Watched Cleo from 5 to 7(62) yesterday, decided to have another go at notching off a bunch of films from me "1001 Movies to Watch Before You Die" book. I was expecting to be bored but I fell in love with Marchand and didn't want it to end. Turned into a really nice love story.
Actually then watched Mishima: A Life in Four Chapters(85) Found it a bit boring.
I watched The Last King (Norway, 2016) last night. Which was very good. Set in the 13th century in the middle of a civil war, lots of snow, trees, skiing and axe-wielding mayhem. And a very cute kid in the sort of but not really title role - he's actually the son of the last king, who grows up to be one of Norway's most famous kings, Hakon IV. Who's equally famous in Scotland for undertaking a rather pointless and half-arsed invasion thereof, and dying in the process. Oops. Anyway, good film.
... travels the world in search of dignitaries to indulge the fantasy that he is a broker of trade deals and not a sleaze-tainted simpleton on a sinecure.
Post by stefancrosscoe on Aug 2, 2017 17:29:33 GMT
Dragonflies (2001) I went in, having come over a cheap DVD copy full of praise and raving reviews on the front cover, plus two of my favorite scandiavian actors in Kim Bodia and Mikael Persbrandt, and on top of that the lovely Maria Bonnevie. Sadly, what started out as an interesting movie became another boring and overlong scandinavian artsy/fartsy movie for specially interested. The only good thing about it was that we got to see very much of the lovely Bonnevie and her two "talents" several times.

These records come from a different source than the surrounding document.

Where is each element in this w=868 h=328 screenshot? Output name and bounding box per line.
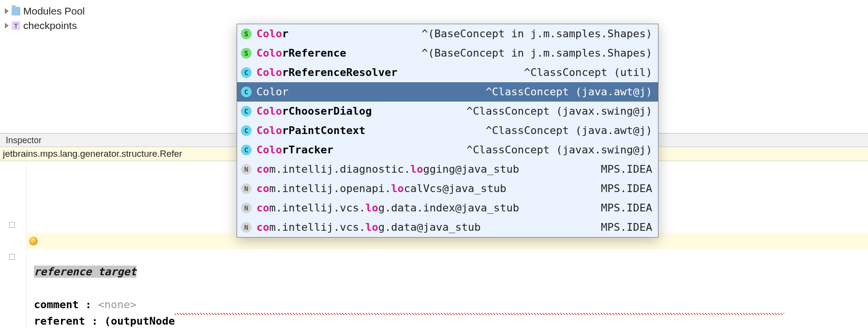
autocomplete-item-name: ColorReferenceResolver bbox=[256, 63, 514, 82]
autocomplete-item-hint: ^ClassConcept (javax.swing@j) bbox=[457, 102, 652, 121]
autocomplete-item[interactable]: Ncom.intellij.vcs.log.data@java_stubMPS.… bbox=[237, 218, 658, 237]
tree-item-modules-pool[interactable]: Modules Pool bbox=[5, 4, 85, 18]
autocomplete-item-hint: ^ClassConcept (util) bbox=[514, 63, 652, 82]
chevron-right-icon[interactable] bbox=[5, 23, 9, 29]
autocomplete-item[interactable]: CColorReferenceResolver^ClassConcept (ut… bbox=[237, 63, 658, 82]
namespace-icon: N bbox=[241, 203, 252, 213]
autocomplete-item-name: Color bbox=[256, 24, 412, 44]
comment-value: <none> bbox=[98, 298, 136, 311]
autocomplete-item-name: com.intellij.vcs.log.data.index@java_stu… bbox=[256, 198, 591, 218]
autocomplete-item-hint: ^ClassConcept (java.awt@j) bbox=[476, 121, 652, 140]
chevron-right-icon[interactable] bbox=[5, 8, 9, 14]
autocomplete-item[interactable]: CColor^ClassConcept (java.awt@j) bbox=[237, 82, 658, 102]
autocomplete-item-hint: ^ClassConcept (javax.swing@j) bbox=[457, 140, 652, 160]
autocomplete-item-hint: ^(BaseConcept in j.m.samples.Shapes) bbox=[412, 24, 652, 44]
error-squiggly bbox=[175, 313, 784, 315]
autocomplete-item-name: ColorChooserDialog bbox=[256, 102, 457, 121]
gutter bbox=[0, 161, 27, 328]
autocomplete-item-hint: MPS.IDEA bbox=[591, 198, 652, 218]
autocomplete-item-name: com.intellij.vcs.log.data@java_stub bbox=[256, 218, 591, 237]
intention-bulb-icon[interactable] bbox=[29, 237, 38, 245]
autocomplete-item-hint: MPS.IDEA bbox=[591, 218, 652, 237]
autocomplete-item[interactable]: CColorChooserDialog^ClassConcept (javax.… bbox=[237, 102, 658, 121]
project-tree: Modules Pool T checkpoints bbox=[5, 4, 85, 33]
autocomplete-item[interactable]: SColor^(BaseConcept in j.m.samples.Shape… bbox=[237, 24, 658, 44]
fold-start-icon[interactable] bbox=[9, 222, 15, 228]
tree-item-label: checkpoints bbox=[23, 20, 77, 31]
autocomplete-item-name: ColorTracker bbox=[256, 140, 457, 160]
autocomplete-item-name: ColorReference bbox=[256, 44, 412, 63]
referent-signature: (outputNode bbox=[105, 315, 175, 327]
namespace-icon: N bbox=[241, 164, 252, 175]
autocomplete-item-name: ColorPaintContext bbox=[256, 121, 476, 140]
autocomplete-item-name: com.intellij.diagnostic.logging@java_stu… bbox=[256, 160, 591, 179]
comment-label: comment : bbox=[34, 298, 98, 311]
class-icon: C bbox=[241, 106, 252, 117]
tree-item-label: Modules Pool bbox=[23, 5, 85, 17]
test-icon: T bbox=[12, 21, 20, 30]
reference-target-heading: reference target bbox=[34, 266, 136, 278]
autocomplete-item[interactable]: SColorReference^(BaseConcept in j.m.samp… bbox=[237, 44, 658, 63]
autocomplete-item-hint: MPS.IDEA bbox=[591, 160, 652, 179]
class-icon: C bbox=[241, 145, 252, 155]
autocomplete-item-hint: MPS.IDEA bbox=[591, 179, 652, 198]
autocomplete-item-hint: ^(BaseConcept in j.m.samples.Shapes) bbox=[412, 44, 652, 63]
autocomplete-item-hint: ^ClassConcept (java.awt@j) bbox=[476, 82, 652, 102]
structure-icon: S bbox=[241, 29, 252, 39]
namespace-icon: N bbox=[241, 183, 252, 194]
class-icon: C bbox=[241, 67, 252, 78]
folder-icon bbox=[12, 7, 20, 15]
fold-end-icon[interactable] bbox=[9, 254, 15, 260]
structure-icon: S bbox=[241, 48, 252, 59]
autocomplete-item[interactable]: Ncom.intellij.openapi.localVcs@java_stub… bbox=[237, 179, 658, 198]
namespace-icon: N bbox=[241, 222, 252, 233]
autocomplete-item[interactable]: CColorTracker^ClassConcept (javax.swing@… bbox=[237, 140, 658, 160]
autocomplete-item[interactable]: Ncom.intellij.vcs.log.data.index@java_st… bbox=[237, 198, 658, 218]
autocomplete-popup[interactable]: SColor^(BaseConcept in j.m.samples.Shape… bbox=[237, 24, 658, 238]
autocomplete-item-name: Color bbox=[256, 82, 476, 102]
tree-item-checkpoints[interactable]: T checkpoints bbox=[5, 18, 85, 33]
referent-label: referent : bbox=[34, 315, 105, 327]
autocomplete-item[interactable]: CColorPaintContext^ClassConcept (java.aw… bbox=[237, 121, 658, 140]
autocomplete-item[interactable]: Ncom.intellij.diagnostic.logging@java_st… bbox=[237, 160, 658, 179]
class-icon: C bbox=[241, 125, 252, 136]
class-icon: C bbox=[241, 87, 252, 97]
autocomplete-item-name: com.intellij.openapi.localVcs@java_stub bbox=[256, 179, 591, 198]
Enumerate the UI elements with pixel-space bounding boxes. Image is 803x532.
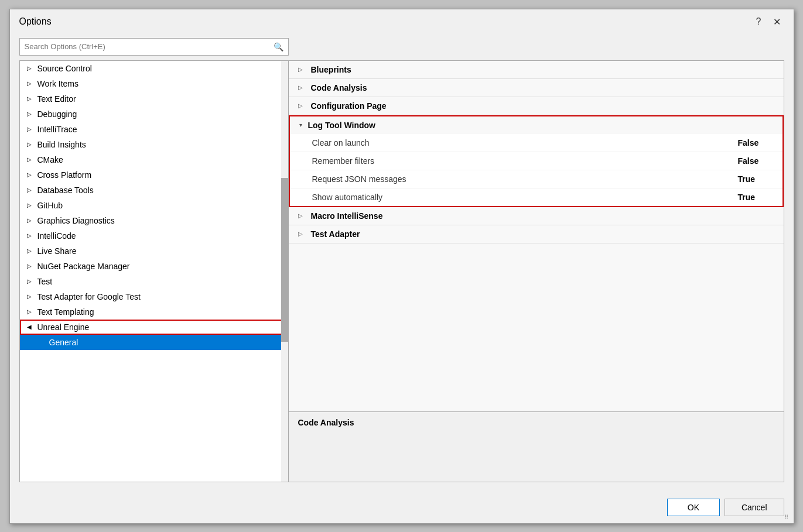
log-tool-arrow: ▾: [299, 122, 302, 128]
arrow-icon: ▷: [27, 156, 34, 163]
right-bottom: Code Analysis: [289, 411, 784, 482]
tree-item-github[interactable]: ▷GitHub: [20, 198, 288, 213]
tree-item-label: Database Tools: [37, 186, 94, 195]
arrow-icon: ◀: [27, 324, 34, 330]
tree-item-label: Live Share: [37, 246, 77, 256]
search-box: 🔍: [19, 38, 289, 56]
log-tool-window-section: ▾ Log Tool Window Clear on launchFalseRe…: [289, 115, 784, 207]
setting-name: Request JSON messages: [312, 174, 738, 184]
tree-item-label: Text Templating: [37, 307, 94, 317]
option-row-macro-intellisense[interactable]: ▷Macro IntelliSense: [289, 207, 784, 225]
search-icon: 🔍: [274, 42, 283, 52]
tree-item-label: IntelliCode: [37, 231, 76, 241]
ok-button[interactable]: OK: [667, 499, 720, 516]
tree-item-test[interactable]: ▷Test: [20, 274, 288, 289]
chevron-right-icon: ▷: [298, 102, 305, 109]
tree-item-cross-platform[interactable]: ▷Cross Platform: [20, 167, 288, 183]
tree-item-general[interactable]: General: [20, 335, 288, 350]
arrow-icon: ▷: [27, 278, 34, 284]
options-dialog: Options ? ✕ 🔍 ▷Source Control▷Work Items…: [9, 9, 794, 524]
option-row-blueprints[interactable]: ▷Blueprints: [289, 61, 784, 78]
arrow-icon: ▷: [27, 248, 34, 254]
arrow-icon: ▷: [27, 263, 34, 269]
tree-item-label: Test Adapter for Google Test: [37, 292, 141, 301]
tree-item-live-share[interactable]: ▷Live Share: [20, 243, 288, 259]
option-section-configuration-page: ▷Configuration Page: [289, 97, 784, 115]
tree-item-source-control[interactable]: ▷Source Control: [20, 61, 288, 76]
arrow-icon: ▷: [27, 80, 34, 87]
option-row-code-analysis[interactable]: ▷Code Analysis: [289, 79, 784, 97]
tree-item-cmake[interactable]: ▷CMake: [20, 152, 288, 167]
tree-item-text-templating[interactable]: ▷Text Templating: [20, 304, 288, 320]
dialog-body: 🔍 ▷Source Control▷Work Items▷Text Editor…: [10, 33, 794, 492]
log-tool-body: Clear on launchFalseRemember filtersFals…: [290, 134, 783, 206]
title-bar-controls: ? ✕: [753, 15, 784, 29]
tree-item-debugging[interactable]: ▷Debugging: [20, 107, 288, 122]
setting-name: Clear on launch: [312, 138, 738, 147]
scrollbar-track[interactable]: [281, 61, 288, 482]
setting-value: True: [738, 174, 773, 184]
tree-item-label: Unreal Engine: [37, 322, 90, 332]
setting-row-request-json-messages[interactable]: Request JSON messagesTrue: [290, 170, 783, 188]
chevron-right-icon: ▷: [298, 231, 305, 237]
setting-row-clear-on-launch[interactable]: Clear on launchFalse: [290, 134, 783, 152]
arrow-icon: ▷: [27, 65, 34, 71]
arrow-icon: ▷: [27, 171, 34, 178]
option-row-test-adapter[interactable]: ▷Test Adapter: [289, 225, 784, 243]
tree-item-nuget-package-manager[interactable]: ▷NuGet Package Manager: [20, 259, 288, 274]
tree-item-label: Test: [37, 277, 53, 286]
log-tool-label: Log Tool Window: [308, 121, 375, 130]
arrow-icon: ▷: [27, 308, 34, 315]
tree-item-label: NuGet Package Manager: [37, 262, 130, 271]
tree-item-label: GitHub: [37, 201, 63, 210]
option-label: Test Adapter: [311, 229, 360, 239]
setting-row-remember-filters[interactable]: Remember filtersFalse: [290, 152, 783, 170]
dialog-title: Options: [19, 16, 52, 27]
arrow-icon: ▷: [27, 187, 34, 193]
setting-name: Remember filters: [312, 156, 738, 166]
title-bar: Options ? ✕: [10, 9, 794, 33]
search-row: 🔍: [19, 38, 784, 56]
dialog-footer: OK Cancel: [10, 492, 794, 523]
resize-corner[interactable]: ⠿: [784, 514, 791, 521]
tree-item-test-adapter-google[interactable]: ▷Test Adapter for Google Test: [20, 289, 288, 304]
option-row-configuration-page[interactable]: ▷Configuration Page: [289, 97, 784, 115]
arrow-icon: ▷: [27, 95, 34, 102]
option-section-code-analysis: ▷Code Analysis: [289, 79, 784, 97]
arrow-icon: ▷: [27, 217, 34, 224]
arrow-icon: ▷: [27, 141, 34, 147]
option-label: Macro IntelliSense: [311, 211, 383, 221]
arrow-icon: ▷: [27, 232, 34, 239]
cancel-button[interactable]: Cancel: [725, 499, 784, 516]
option-label: Blueprints: [311, 65, 351, 74]
log-tool-header[interactable]: ▾ Log Tool Window: [290, 116, 783, 134]
close-button[interactable]: ✕: [770, 15, 784, 29]
chevron-right-icon: ▷: [298, 66, 305, 73]
setting-row-show-automatically[interactable]: Show automaticallyTrue: [290, 188, 783, 206]
option-section-macro-intellisense: ▷Macro IntelliSense: [289, 207, 784, 225]
tree-item-unreal-engine[interactable]: ◀Unreal Engine: [20, 320, 288, 335]
help-button[interactable]: ?: [753, 15, 765, 28]
option-label: Configuration Page: [311, 101, 387, 111]
tree-item-graphics-diagnostics[interactable]: ▷Graphics Diagnostics: [20, 213, 288, 228]
tree-item-intellicode[interactable]: ▷IntelliCode: [20, 228, 288, 243]
arrow-icon: ▷: [27, 202, 34, 208]
tree-item-label: Cross Platform: [37, 170, 92, 180]
tree-item-label: Build Insights: [37, 140, 86, 149]
tree-item-label: Debugging: [37, 109, 77, 119]
tree-item-database-tools[interactable]: ▷Database Tools: [20, 183, 288, 198]
search-input[interactable]: [25, 42, 274, 51]
tree-item-text-editor[interactable]: ▷Text Editor: [20, 91, 288, 107]
scrollbar-thumb[interactable]: [281, 178, 288, 342]
tree-item-label: Text Editor: [37, 94, 76, 104]
tree-item-work-items[interactable]: ▷Work Items: [20, 76, 288, 91]
tree-item-intellitrace[interactable]: ▷IntelliTrace: [20, 122, 288, 137]
chevron-right-icon: ▷: [298, 84, 305, 91]
tree-item-label: Work Items: [37, 79, 79, 88]
arrow-icon: ▷: [27, 111, 34, 117]
setting-value: False: [738, 138, 773, 147]
option-section-blueprints: ▷Blueprints: [289, 61, 784, 79]
right-bottom-title: Code Analysis: [298, 418, 774, 427]
tree-item-build-insights[interactable]: ▷Build Insights: [20, 137, 288, 152]
setting-value: True: [738, 193, 773, 202]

Zingo (1998) Swedish "comedy" where a bunch of losers is about to make a porn movie in the wild, because their junkie leader has gotten himself invovled with a psychotic biker leader, and to gather in some easy money, they fool some german moneymen into thinking they are about to get the very first taste of a porn film starring an old and forgotten swedish movie star and a horny moose. The film tries to hard to be funny and quirky, and it is very clear they have seen Trainspotting several times before, as they even end up "borrowing" the famous "I want to become just like you" line that Mark Renton says at the end of the film. The beautiful Helena Af Sanderberg shows up and makes the film a bit more interesting, and Per Moberg (probably most famous for being the angry boss of Martin Beck in the swedish crime films Beck or at least in the first seasons from 1997-98) and he is the wannabe movie director that is gonna make them a lot of money.
For it is written: the inhabitants of the Earth have been made drunk with her blood. And I saw her sent upon a hairy beast and she held forth a golden chalice full of the filthiness of fornications. And upon her forehead was written: "Behold I am the great mother of harlots and all abominations of the Earth."
The National Film Board of Review has selected "Roma" (2018) as the best film of the year. No recognizable actors to an American audience, Spanish language subtitled and in black and white. Maybe with Netflix distributing it this will be seen by more people than usual. Except for an intense section near the end, this is what I term a movie set at the pace of life. That bores some people but it worked for me here. The cinematography was a big plus (by director Alfonso Cuarón), with some very long continuous takes adding to its effectiveness.
Boku wa asu, kinou no kimi to dêto suru (My tomorrow, your yesterday)
Managed to catch this gem of a movie this week. I was charmed from beginning to end...I would place this in the Romance/Fantasy category, much like the aforementioned Il Mare (The Lake House - not even in the same league as the original), which I am also a fan of. Let's hope our friends in Hollywood refrain from churning out yet another inferior remake.
Učitelka (The Teacher) / Jan Hřebejk (2016). Slovakia / Czech Republic. In 1983 during Soviet Union rule in Bratislavia, a new teacher arrives in town. Miss Drazdechová (Zuzana Mauréry) is not just a teacher, though. She is the local head of the Communist Party. With an always friendly attitude, she begins demanding favors from the parents of her students ranging from smuggling to repair of her appliances to the children doing her housework. If the parents comply, their children get good grades, If not, the parents begin to fear that the teacher’s retaliation will affect their child’s future. Seriously, Miss Drazdechová reminded me a lot of Dolores Umbridge. What you will take away from this film is Zuzana Mauréry’s performance which has won or been nominated for regional awards. Director Jan Hřebejk’s previous film “Musime Si Pomahat” (Divided We Fall) is on my best of the year list for 2000.
L'atelie (The Workshop) / Laurent Cantet (2017). France. In a French sea side town, well known author Olivia Dejazet (Marina Foïs) holds a workshop for young aspiring authors. They decide to co-write a thriller. After struggling to come up with a plot involving the town’s history as a busy port, one of the young men, Antoine (Matthieu Lucci) reads them a disturbing story he had written about a mass murder told coldly from the shooter’s viewpoint. Both students and teacher are freaked but Olivia takes an interest in Antoine and tries to understand just what he is about. There is a slow build but a suspenseful payoff and satisfying ending.